Some kind of new manufacturing machine. The 3d printer was amazing, maybe there is something that can be made for larger transistors. Years ago I heard the same thing about plastic parts that you will never be able to get high quality complicated plastic parts without a tool and die/mold guy, its only kind of true, even for high quality metal parts.

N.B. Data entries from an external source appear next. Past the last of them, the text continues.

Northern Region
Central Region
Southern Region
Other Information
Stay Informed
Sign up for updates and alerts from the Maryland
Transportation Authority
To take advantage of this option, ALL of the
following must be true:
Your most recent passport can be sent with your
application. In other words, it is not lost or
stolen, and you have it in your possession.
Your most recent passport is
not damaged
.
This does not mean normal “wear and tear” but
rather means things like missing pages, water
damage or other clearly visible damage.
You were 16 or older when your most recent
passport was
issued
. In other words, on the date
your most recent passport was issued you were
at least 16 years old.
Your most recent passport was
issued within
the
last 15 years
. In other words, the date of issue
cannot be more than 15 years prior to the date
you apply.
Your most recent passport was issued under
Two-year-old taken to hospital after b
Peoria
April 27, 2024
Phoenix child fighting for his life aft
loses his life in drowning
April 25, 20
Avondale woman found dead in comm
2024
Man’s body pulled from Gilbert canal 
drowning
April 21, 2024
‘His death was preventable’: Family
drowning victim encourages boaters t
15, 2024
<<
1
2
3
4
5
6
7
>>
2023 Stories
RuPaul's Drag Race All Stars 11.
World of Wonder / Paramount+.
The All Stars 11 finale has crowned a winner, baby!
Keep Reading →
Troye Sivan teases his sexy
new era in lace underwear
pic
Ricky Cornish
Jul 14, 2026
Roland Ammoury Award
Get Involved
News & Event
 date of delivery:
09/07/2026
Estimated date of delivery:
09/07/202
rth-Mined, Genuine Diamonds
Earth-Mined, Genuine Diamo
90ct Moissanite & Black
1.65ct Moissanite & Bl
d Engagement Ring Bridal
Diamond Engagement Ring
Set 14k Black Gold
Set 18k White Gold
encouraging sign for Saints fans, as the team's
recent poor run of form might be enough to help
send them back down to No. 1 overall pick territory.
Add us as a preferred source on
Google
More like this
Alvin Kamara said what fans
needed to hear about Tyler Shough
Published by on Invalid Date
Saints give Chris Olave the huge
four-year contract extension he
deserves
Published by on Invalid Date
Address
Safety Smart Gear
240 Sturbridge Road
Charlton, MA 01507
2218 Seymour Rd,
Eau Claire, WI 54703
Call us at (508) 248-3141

FAB are vastly overpriced because of the secrecy too. I know that. even adding useless steps to throw off the competition or obsfurate manufacturing technique. and its pretty easy to find someone that says they were ignored about process improvements. All the fab stuff is so tight budget its all based on probability of projections coming through to put ANY money into improving ANYTHING. This is mostly based on hearsay amongst businessmen.... you might consider alot of tech being left behind at a expensive legacy level simply because the bosses think demand might decrease making it unprofitable based on the company history not the cost of the capital (true for any technology outside of the say middle 25% of the bell curve in terms of actual demand and projections). That is, the line runs with the upmost priority being lowest possible severance costs (meaning absolutely bare minimum input towards upkeep and zero input for improvement, for instance something as simple as replacing some manual pressure gauges and valves with a PLC that automates part of some process at costs under 10k dollars when its not even the cost of a months return). this kind of stuff exists! It sometimes even happen because there is no growth expected, even if the demand is not expected to change, if the business strategy chosen happens to be "only put money into things that are likely to grow! we are not even interested in reducing day to day and manufacturing cost because we might grow elsewhere, its what the board wants this quarter!!!!!" this results in something being unbelievably bad but IT EXISTS!!!!!! and if someone wants to do a external industry-info cost study of such a thing, you will get a fucking stone wall bullshitter that makes you think its all running at peak fucking efficiency and its been studied to death, your talkin north korea levels of honesty here
and then there is the geopolitical side of things. that can make it extra stupid. like mega. when you involve washington, and the pentagon, into costs, the ramifications are only the limits of peoples imaginations.
David Hess:
--- Quote from: mawyatt on November 22, 2023, 04:29:09 pm ---Chopper Stabilized and Commutating Auto-Zero techniques allowed pure CMOS to surpass bipolar designs in offset and 1/f noise regions and fully integrable with Digital CMOS.
--- End quote ---
But only for low source impedances and low bandwidths where their high current noise from charge injection is not a problem. Maybe they now make some parts which solve this, but I have not found them yet.